Peacebuilding organizations like OEF face a surprising problem: deciding what we mean by peace. In developing our theories of impact and articulating how we do our work, we start with our end goal: the elimination of war and large-scale organized political violence.
Peacebuilding organizations like OEF face a surprising problem: deciding what we mean by peace. While almost everybody has an intuitive idea of what peace means, the reality is that nailing down a concrete definition becomes slippery fairly quickly. Peace researchers and organizations like the UN have spent a significant amount of time debating how exactly to understand peace, because doing so is a necessary step in coming up with a strategic plan about how to support peace. Some of the ideas that these discussions have generated include the famous distinction used by Dr. Martin Luther King, Jr. between a “negative peace” characterized by an absence of direct violence and a “positive peace” characterized by social systems that support human flourishing in all areas, and the UN’s development of “human security” as a way of thinking about all the issues that lead to deaths beyond just military violence.
A Working Definition of “Peace”
This isn’t just a philosophical discussion. In order to do our work, OEF and other peacebuilding organizations would benefit from a clear working definition of what we mean by peace. OEF’s answer to that is that we exist to prevent large-scale organized political violence, and we define our goal as the elimination of war and armed violence as well as the prevention of its recurrence. In the technical language of peace theory, OEF is oriented towards a “negative peace,” because we define our goal as the absence of violence rather than the presence of larger social systems. That’s in itself a big enough goal for one organization (and while admittedly ambitious, it’s a perfectly plausible one). So in developing our theories of impact and articulating how we do our work, we start with that as our end goal: the elimination of war and large-scale organized political violence.
Positive vs Negative Peace
Stating our goal in this way makes OEF a little unusual in the peacebuilding field. The arguments behind the idea of positive peace are very strong, and the peacebuilding field as a whole has largely accepted the positive peace framing as our overall collective goal. After all, direct violence is only one of the ways that harm is inflicted internationally.
Historically, famine and disease have killed many more people during war and rebellions than direct combat itself. However, a key part of OEF’s thinking about impact is that we must define our goals narrowly in order to be able to solve them. A positive peace framing, while valid, is so expansive that it opens the door to defining our work as addressing almost every social problem everywhere. We needed a way to draw a circle around our work and define what is in the mission and what isn’t, and so we have centered our work on a negative peace definition.
This doesn’t mean that we don’t consider the arguments made for the broader definitions of peace.

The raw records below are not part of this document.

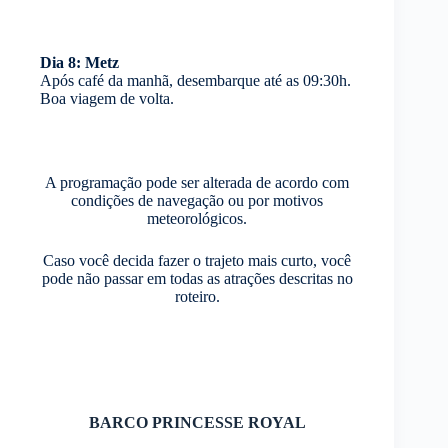
Dia 8: Metz
Após café da manhã, desembarque até as 09:30h.
Boa viagem de volta.
A programação pode ser alterada de acordo com
condições de navegação ou por motivos
meteorológicos.
Caso você decida fazer o trajeto mais curto, você
pode não passar em todas as atrações descritas no
roteiro.
BARCO PRINCESSE ROYAL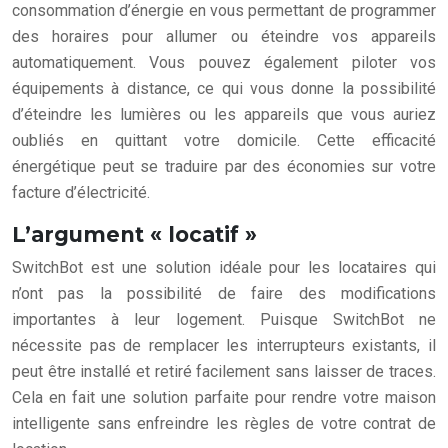
consommation d’énergie en vous permettant de programmer
des horaires pour allumer ou éteindre vos appareils
automatiquement. Vous pouvez également piloter vos
équipements à distance, ce qui vous donne la possibilité
d’éteindre les lumières ou les appareils que vous auriez
oubliés en quittant votre domicile. Cette efficacité
énergétique peut se traduire par des économies sur votre
facture d’électricité.
L’argument « locatif »
SwitchBot est une solution idéale pour les locataires qui
n’ont pas la possibilité de faire des modifications
importantes à leur logement. Puisque SwitchBot ne
nécessite pas de remplacer les interrupteurs existants, il
peut être installé et retiré facilement sans laisser de traces.
Cela en fait une solution parfaite pour rendre votre maison
intelligente sans enfreindre les règles de votre contrat de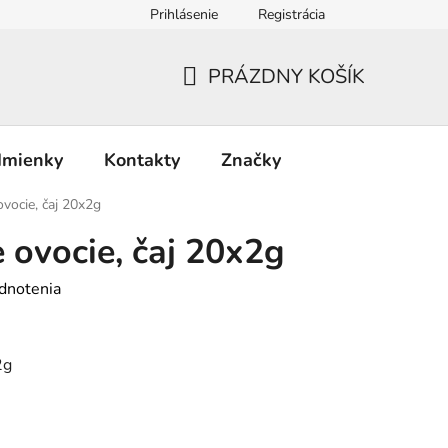
Prihlásenie
Registrácia
PRÁZDNY KOŠÍK
NÁKUPNÝ
KOŠÍK
dmienky
Kontakty
Značky
ovocie, čaj 20x2g
 ovocie, čaj 20x2g
dnotenia
2g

The problem with a too-simplistic negative peace approach is that the research on war is clear: war is always multi-causal. While the dynamics of intra-state violence, inter-state war, and internationalized conflicts are different there are underlying patterns which repeat. In particular, violence is risky and dangerous and, more often than not, in times where people are able to choose peace, they do indeed choose it. While wars can be caused by issues or failures in many different areas, peace is always the result of multiple pressures working together to reduce people’s willingness to fight and promote their faith in other ways of resolving disputes or achieving political goals. At the sub-state level, these include effective economic development, good governance (including legitimate, inclusive, and accountable systems), and good social service delivery.

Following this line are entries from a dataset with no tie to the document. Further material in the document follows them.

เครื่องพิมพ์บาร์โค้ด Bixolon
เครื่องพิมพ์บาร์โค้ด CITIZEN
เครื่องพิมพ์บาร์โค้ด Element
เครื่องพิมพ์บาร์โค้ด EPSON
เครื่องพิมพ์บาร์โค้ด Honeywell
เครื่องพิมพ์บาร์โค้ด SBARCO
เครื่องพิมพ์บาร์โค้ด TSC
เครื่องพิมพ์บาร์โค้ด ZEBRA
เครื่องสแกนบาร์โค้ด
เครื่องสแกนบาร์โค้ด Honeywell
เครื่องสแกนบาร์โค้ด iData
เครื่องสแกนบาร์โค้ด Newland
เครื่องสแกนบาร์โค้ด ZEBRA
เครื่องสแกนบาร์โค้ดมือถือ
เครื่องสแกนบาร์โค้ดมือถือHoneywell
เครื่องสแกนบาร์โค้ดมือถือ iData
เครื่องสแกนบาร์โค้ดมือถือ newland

At the inter-state level, democratic and accountable governments, trade, and engagement in international institutions all support peace, and for the increasingly visible cases of internationalized conflict there are correspondingly hybrid dynamics of sub-state conflicts and international engagement. What this means is that even taking a negative peace definition, OEF and organizations like us who want to follow an evidence-based approach to peacebuilding must think about more than just stopping violence. Instead, peace requires effective delivery of economic development, good governance, state capacity for effective work, inclusive service provision, legitimate security services, and international engagement. This sounds like a positive peace approach, but the key difference is that we don’t see the absence of these issues as necessarily violence by our definition… Instead, we see the absence of these elements as dangerous indicators that violence is possible.
Addressing Peace Through Governance & Development
Achieving this is a tall order. But it’s what peace requires and increasingly organizations are acknowledging this: the US’s new “Global Fragility Act” is directly an attempt by the US government to grapple with this reality, and the UN’s Sustainable Development Goals explicitly link issues of peace to issues of good governance and development. So OEF’s approach to peacebuilding starts with the recognition that achieving the negative peace we’re looking for means working to set up systems that work across issues of development, state capacity, and good governance to ensure sustainable systems for peace.
Our programs are designed both to address specific identifiable issues that are contributing to conflict in a society and also to help position OEF to catalyze and support the larger networks of organizations working together across all of these different issues to deliver peace in the places where we work. In the future in PeaceWire we’ll dig a little deeper into how OEF sees the different drivers of conflict are in the different cases of violence within and between countries and internationalized violence, and what this suggests for how we approach questions of coordination.